Dracula (1931) - Another brilliant film starring the man of the piercing stare, Bela Legosi as the lord of the undead, luring (un)willing women into his fold of blood-thirsty brides, and Van Helsing the only man who can stop him! Personally, although Legosi was great, I only had eyes for his fly-eating slave, Renfield, played brilliantly by Dwight Frye. Frye, who also appeared in Frankenstein as the ever-faithful Fritz, did an amazing job portraying another crazed assistant in this film. He ate up the screen with his wild eyes and manic tics.

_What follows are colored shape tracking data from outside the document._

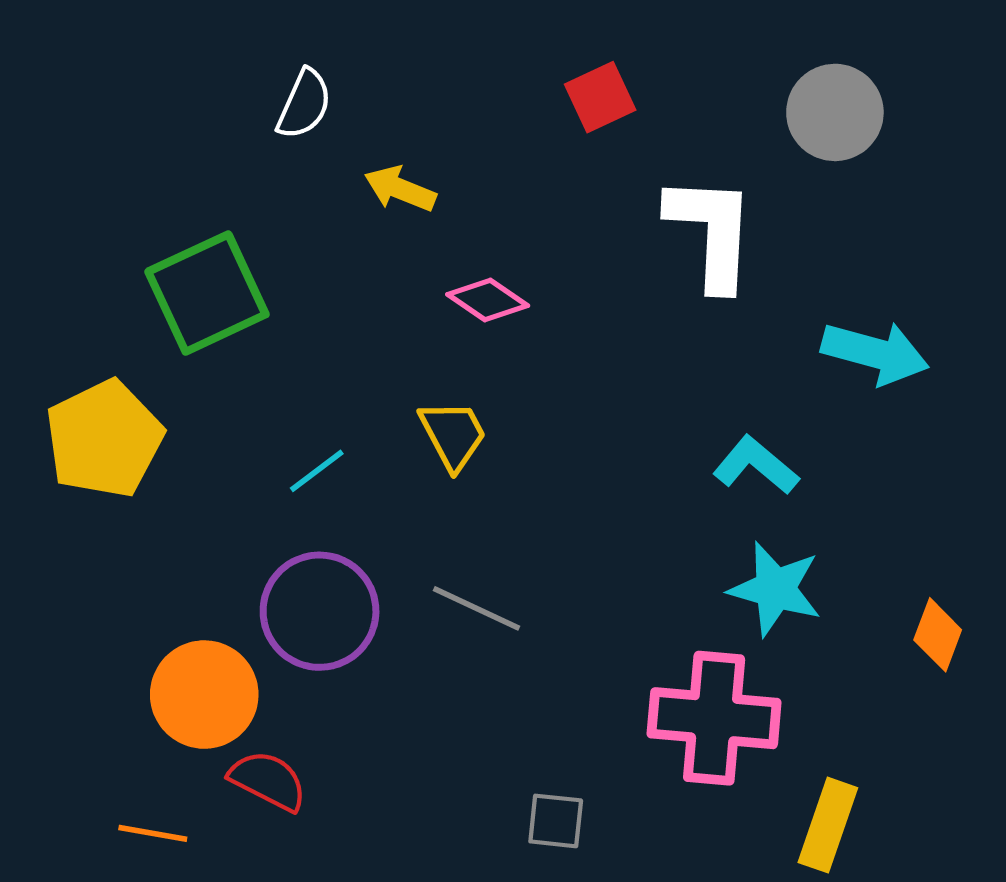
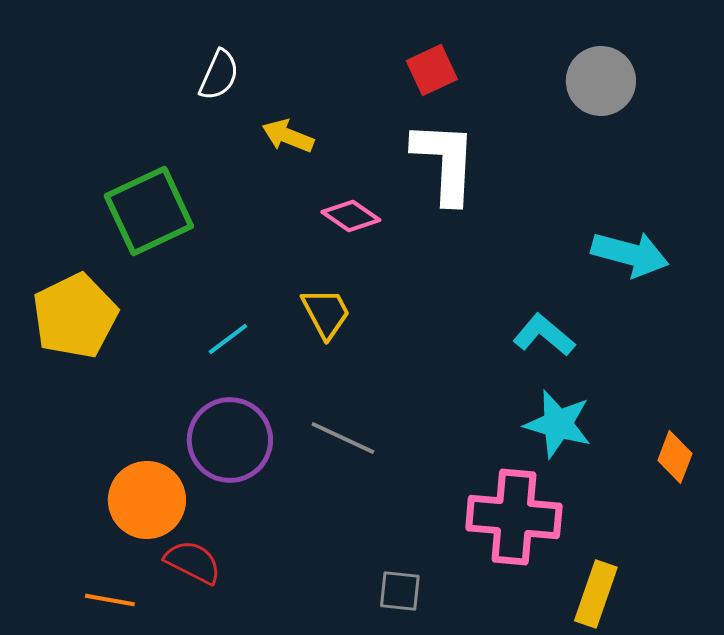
white L-shape: (711, 232) -> (445, 162), moved

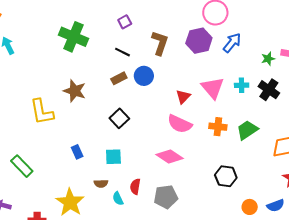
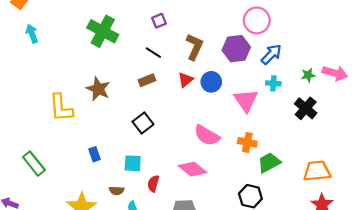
blue circle: (144, 76) -> (211, 82), moved
cyan cross: (242, 85) -> (273, 83), moved
red triangle: (183, 97) -> (186, 80), moved
green trapezoid: (247, 130) -> (269, 163), moved
red semicircle: (135, 187) -> (153, 184), moved

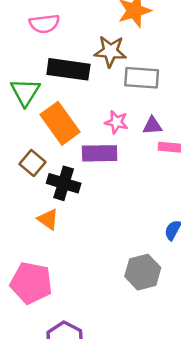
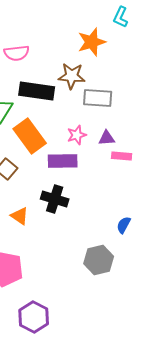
pink star: (116, 122) -> (77, 135), turned -30
black cross: (64, 183) -> (55, 199), moved

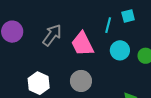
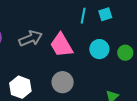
cyan line: (108, 25) -> (83, 16), moved
gray arrow: (52, 35) -> (31, 38), turned 35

Check out this scene for a great example of Frye’s amazing ability.
After these brilliant turns, poor Dwight became typecast as the crazed assistant for most of his brief career, but check out this youtube channel to see more of his great range. Dracula director Tod Browning also helmed the bizarre, yet awesome Freaks, which I first saw as part of a midnight film fest at the Aero Theatre in Santa Monica.
Dr. Jekyll and Mr. Hyde (1931) - Again, another brilliant film. Fredric March stars as both Dr. Jekyll and Mr. Hyde in an Academy Award-winning performance that deals with a man who strives to release himself from the bad or “base/id” nature of man and only keep the good and “higher” intellectual aspects. He believes the best way to achieve this is to become two separate people, thus physically severing any negative part of himself. Obviously, this leads to disaster.
March really knows how to work the camera and his little facial nuances and body language had me rewinding to watch his scenes again, and catch even more of his brilliant performance. He added these little flairs like the nervous tic of combing his unkempt hair back when he was on the verge of losing control and becoming Hyde that gave the audience a cue disaster was imminent. Great stuff. March’s career was bright in both the screen and stage realms, and he has this wonderful presence onscreen that makes me wish I could travel back in time and watch him for myself in a theatrical performance or onset. For anyone wanting to see March in another, non-horror role where he really shows his range, another film I absolutely loved was A Star is Born (1937).
Also, just for interest factor, check out these two clips:
This clip is from the first transformation scene in J&H:
And this is a scene from one of my absolute favorite films, Jean Cocteau's Orphée from 1949 with the delicious Jean Marais:
Notice the similarity between scenes? One wonders if it’s coincidental or Cocteau’s small homage to the earlier film.
A brilliant “double” motif that ran throughout J&H, echoed in physical aspects (mirrors, the use of repetitive images), dialogue (actors repeating brief lines for dramatic effect), and characters (Jekyll’s love being a brunette and Hyde’s mistress a blonde). The special effects of Jekyll’s transformation into the simian Hyde were also amazing, and reiterated the fact that practical effects accomplished a lot before the advent of CGI went and made a lot of SFX lazy and tacky. Wonderfully filmed and a definite must-watch.
I would love to get a letter like this…but that’s just me. *blush*
This was a fantastic set of films, especially for someone like myself who is so enamored by mad scientists. (Oh, for one of my very own to love!) There’s just something so endearing about a man who is determined to challenge the boundaries of science and nature itself, and make his unconventional ideas a (albeit sometimes strange!) reality. And if he goes a little crazy in the process, all the better. It’s all in the name of science, my dears.
I know I’ve only scratched the surface of the myriad of horror films made in this early golden era, so if anyone can give me any recommendations, it’s much appreciated!